Enable it in main.go:

package main

import (
	"context"
	"github.com/aws/aws-sdk-go-v2/config"
	"github.com/aws/aws-sdk-go-v2/service/dynamodb"
	"github.com/google/uuid"
	"github.com/labstack/echo/v4"
	"log/slog"
	"net/http"
	"your-project/internal/middleware"
	"your-project/pkg/logger"
)


// Mock handler demonstrating context usage
func createOrderHandler(dbClient *dynamodb.Client) echo.HandlerFunc {
	return func(c echo.Context) error {
		ctx := c.Request().Context()
		
		// 1. Generate a business transaction ID
		transactionID := "txn-" + uuid.New().String()
		
		// 2. Add it to a new context for this specific transaction's scope
		txnCtx := context.WithValue(ctx, logger.TransactionIDContextKey, transactionID)
		
		// 3. Use the new context for logging
		log := logger.FromContext(txnCtx)

		log.Info("Starting order creation process")
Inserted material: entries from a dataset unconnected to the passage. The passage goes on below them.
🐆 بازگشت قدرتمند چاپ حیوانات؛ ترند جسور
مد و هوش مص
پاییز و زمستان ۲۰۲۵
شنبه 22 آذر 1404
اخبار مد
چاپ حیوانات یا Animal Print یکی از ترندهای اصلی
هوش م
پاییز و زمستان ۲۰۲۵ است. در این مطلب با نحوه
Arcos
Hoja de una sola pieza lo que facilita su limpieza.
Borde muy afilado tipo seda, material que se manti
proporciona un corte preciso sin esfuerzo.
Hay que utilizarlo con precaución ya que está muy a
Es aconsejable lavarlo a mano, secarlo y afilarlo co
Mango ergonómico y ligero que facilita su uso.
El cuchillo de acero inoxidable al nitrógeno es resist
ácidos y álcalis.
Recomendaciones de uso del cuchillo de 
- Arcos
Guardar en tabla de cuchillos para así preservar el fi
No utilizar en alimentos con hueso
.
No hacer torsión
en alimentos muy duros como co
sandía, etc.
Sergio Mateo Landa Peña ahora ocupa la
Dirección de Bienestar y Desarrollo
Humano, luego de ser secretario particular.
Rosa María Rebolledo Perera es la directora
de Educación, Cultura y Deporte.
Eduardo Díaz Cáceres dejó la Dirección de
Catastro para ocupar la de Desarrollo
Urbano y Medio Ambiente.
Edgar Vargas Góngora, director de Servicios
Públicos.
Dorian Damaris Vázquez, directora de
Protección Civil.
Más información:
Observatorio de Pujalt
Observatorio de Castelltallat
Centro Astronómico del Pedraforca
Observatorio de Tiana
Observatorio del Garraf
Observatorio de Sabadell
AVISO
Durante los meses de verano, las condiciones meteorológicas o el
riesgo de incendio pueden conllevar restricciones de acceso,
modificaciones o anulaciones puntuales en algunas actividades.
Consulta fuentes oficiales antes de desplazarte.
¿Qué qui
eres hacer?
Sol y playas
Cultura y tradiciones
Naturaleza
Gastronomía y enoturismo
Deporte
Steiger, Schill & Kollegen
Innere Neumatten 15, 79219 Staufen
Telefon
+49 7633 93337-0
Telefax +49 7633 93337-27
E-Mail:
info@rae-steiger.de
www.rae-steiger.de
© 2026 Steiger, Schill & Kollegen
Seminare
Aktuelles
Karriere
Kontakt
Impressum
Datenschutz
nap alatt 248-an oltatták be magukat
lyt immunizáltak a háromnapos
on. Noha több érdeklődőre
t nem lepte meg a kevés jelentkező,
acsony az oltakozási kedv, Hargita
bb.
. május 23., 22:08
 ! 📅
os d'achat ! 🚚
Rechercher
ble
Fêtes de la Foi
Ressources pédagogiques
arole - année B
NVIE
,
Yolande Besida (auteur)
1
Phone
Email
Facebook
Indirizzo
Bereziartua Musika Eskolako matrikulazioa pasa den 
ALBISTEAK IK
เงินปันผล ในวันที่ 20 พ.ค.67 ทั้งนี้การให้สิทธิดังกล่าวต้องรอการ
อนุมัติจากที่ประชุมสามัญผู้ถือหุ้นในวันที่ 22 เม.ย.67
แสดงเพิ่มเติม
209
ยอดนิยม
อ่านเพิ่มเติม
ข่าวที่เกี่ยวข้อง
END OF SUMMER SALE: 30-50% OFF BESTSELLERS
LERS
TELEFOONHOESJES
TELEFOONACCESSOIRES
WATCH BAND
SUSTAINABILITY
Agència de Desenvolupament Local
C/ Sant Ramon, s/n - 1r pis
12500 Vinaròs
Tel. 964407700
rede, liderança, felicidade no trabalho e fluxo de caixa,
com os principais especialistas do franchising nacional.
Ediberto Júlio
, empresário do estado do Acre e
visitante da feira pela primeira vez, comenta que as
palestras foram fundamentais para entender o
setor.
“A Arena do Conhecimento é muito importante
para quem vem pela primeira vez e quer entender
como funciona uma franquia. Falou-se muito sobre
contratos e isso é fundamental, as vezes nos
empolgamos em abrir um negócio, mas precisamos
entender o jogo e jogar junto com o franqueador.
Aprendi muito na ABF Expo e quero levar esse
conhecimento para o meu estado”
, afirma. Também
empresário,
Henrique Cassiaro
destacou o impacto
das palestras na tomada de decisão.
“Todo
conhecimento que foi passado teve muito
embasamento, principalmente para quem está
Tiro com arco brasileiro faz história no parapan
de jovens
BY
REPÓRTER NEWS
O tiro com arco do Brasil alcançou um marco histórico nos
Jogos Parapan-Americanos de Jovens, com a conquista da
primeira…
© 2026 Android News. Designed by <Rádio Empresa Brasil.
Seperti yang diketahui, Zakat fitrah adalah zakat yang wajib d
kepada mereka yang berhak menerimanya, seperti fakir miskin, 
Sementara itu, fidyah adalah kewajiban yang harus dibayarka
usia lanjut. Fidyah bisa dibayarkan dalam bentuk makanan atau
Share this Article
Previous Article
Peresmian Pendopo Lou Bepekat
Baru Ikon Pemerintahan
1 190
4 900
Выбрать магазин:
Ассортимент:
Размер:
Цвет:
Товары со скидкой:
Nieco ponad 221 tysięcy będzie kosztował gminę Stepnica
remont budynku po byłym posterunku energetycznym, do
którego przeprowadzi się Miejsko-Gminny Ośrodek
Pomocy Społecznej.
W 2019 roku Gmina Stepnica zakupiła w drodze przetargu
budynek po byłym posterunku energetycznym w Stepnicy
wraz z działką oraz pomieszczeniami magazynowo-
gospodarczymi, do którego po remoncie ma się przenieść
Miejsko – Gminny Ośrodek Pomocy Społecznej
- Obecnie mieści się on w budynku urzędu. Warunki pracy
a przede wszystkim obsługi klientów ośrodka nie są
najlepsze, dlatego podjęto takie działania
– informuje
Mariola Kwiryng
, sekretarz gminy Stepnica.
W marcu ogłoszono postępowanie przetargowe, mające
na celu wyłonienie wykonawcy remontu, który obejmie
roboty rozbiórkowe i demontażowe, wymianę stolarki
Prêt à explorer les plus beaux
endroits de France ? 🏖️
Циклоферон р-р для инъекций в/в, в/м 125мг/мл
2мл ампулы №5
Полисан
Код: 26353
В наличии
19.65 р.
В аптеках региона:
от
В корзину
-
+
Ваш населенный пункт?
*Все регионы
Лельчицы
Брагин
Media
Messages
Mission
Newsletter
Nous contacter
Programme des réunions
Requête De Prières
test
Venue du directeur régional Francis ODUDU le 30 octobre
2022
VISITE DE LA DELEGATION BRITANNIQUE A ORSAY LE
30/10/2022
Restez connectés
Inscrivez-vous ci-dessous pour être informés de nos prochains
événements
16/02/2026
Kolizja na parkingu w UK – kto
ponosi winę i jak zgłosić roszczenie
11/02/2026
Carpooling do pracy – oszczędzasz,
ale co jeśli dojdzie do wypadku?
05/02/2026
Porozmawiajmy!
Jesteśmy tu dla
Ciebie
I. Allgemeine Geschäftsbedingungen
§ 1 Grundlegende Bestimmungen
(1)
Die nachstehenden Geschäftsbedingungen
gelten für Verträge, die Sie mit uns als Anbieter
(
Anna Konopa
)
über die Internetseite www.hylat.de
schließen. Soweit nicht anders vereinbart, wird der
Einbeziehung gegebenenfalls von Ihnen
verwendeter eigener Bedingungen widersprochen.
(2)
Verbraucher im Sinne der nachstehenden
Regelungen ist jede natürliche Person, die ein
		// --- MOCK DYNAMODB INTERACTION ---
		// In a real application, you'd use the dbClient to write to DynamoDB.
		// For example:
		// _, err := dbClient.PutItem(txnCtx, &dynamodb.PutItemInput{...})
		// if err != nil {
		//     log.Error("Failed to save order state to DynamoDB", "error", err)
		//     return c.JSON(http.StatusInternalServerError, map[string]string{"error": "db failure"})
		// }
		log.Info("Order state persisted to DynamoDB", "payload", map[string]string{
			"order_id": "ord-12345",
			"status": "PENDING",
		})
		// --- END MOCK ---
		
		log.Info("Order creation process finished successfully")

		return c.JSON(http.StatusOK, map[string]string{
			"status": "success",
			"transaction_id": transactionID,
		})
	}
}

func main() {
	// Initialize logger
	logger.Init("order-service")

	e := echo.New()

	// Apply middlewares
	e.Use(middleware.ContextualLoggingMiddleware())

	// Setup AWS SDK config
	cfg, err := config.LoadDefaultConfig(context.TODO(), config.WithRegion("us-east-1"))
	if err != nil {
		slog.Error("Unable to load AWS SDK config", "error", err)
		return
	}
	dbClient := dynamodb.NewFromConfig(cfg)
	
	// Define routes
	e.POST("/orders", createOrderHandler(dbClient))

	// Start server
	e.Logger.Fatal(e.Start(":1323"))
}

The key here is that the middleware handles the trace_id, while the business logic handler is responsible for generating and injecting the transaction_id. The logger.FromContext function ensures that any logger instance derived from the context automatically carries these critical IDs.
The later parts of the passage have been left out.